Cela, au reste, m’a fait du bien, en ce sens que je me suis réconciliée avec les théâtres d’Italie, que je méprisais beaucoup trop. Si la seconde ville de France chante si faux et si salement, sans offenser personne, il faut rendre hommage aux villes de cinquième et sixième ordre de l’Italie. On y chante juste, et, si on y a mauvais goût, on y a du chic, de l’élan et du toupet.

Aujourd’hui, on m’a fait dîner dans un restaurant très burlesque. On entre dans une cuisine, on monte à tâtons un escalier plein d’immondices, et on arrive à une petite chambre fort sale, où on vous sert cependant un très bon dîner. Ce soir, nous sommes rentrés chez madame Montgolfier, et un monsieur — que vous connaissez, à ce qu’on dit, — m’a chanté, sans aucune espèce de voix, deux ou trois morceaux de Schubert que je ne connaissais pas. J’ai deviné que cela devait être très beau.

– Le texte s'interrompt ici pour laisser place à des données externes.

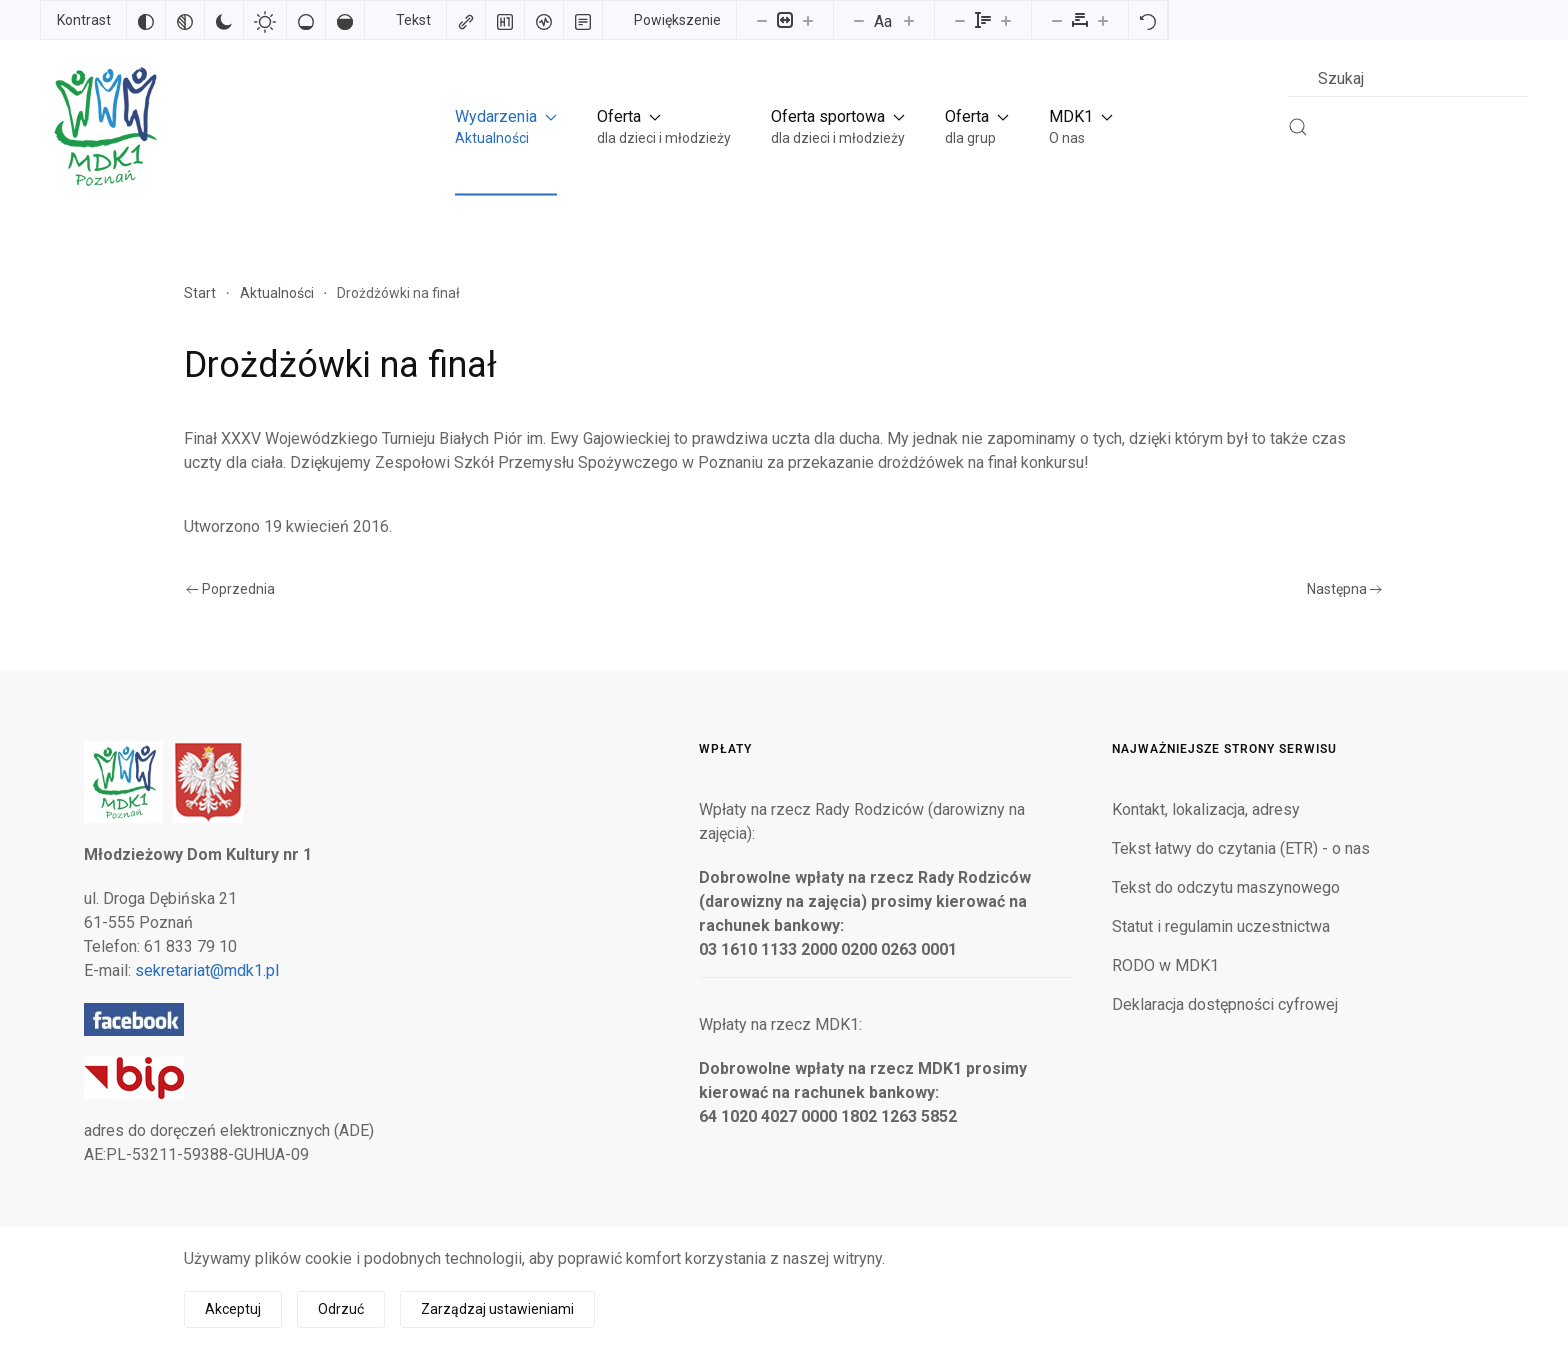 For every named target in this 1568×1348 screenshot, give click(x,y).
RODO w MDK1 (1165, 965)
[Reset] (1148, 20)
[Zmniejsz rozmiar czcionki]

La Montgolfière me paraît une excellente femme un peu atteinte par la cancannerie, l’investigation et la curiosité provinciales, brodant un peu, amplifiant pas mal, et jugeant parfois à côté ; du reste, proclamant et pratiquant des sentiments très élevés, et possédant des facultés et des qualités qui n’ont manqué que d’un peu plus de développement. Je la crois très sincèrement zélée pour Franz et très dévouée à vous. Elle est charmante pour moi.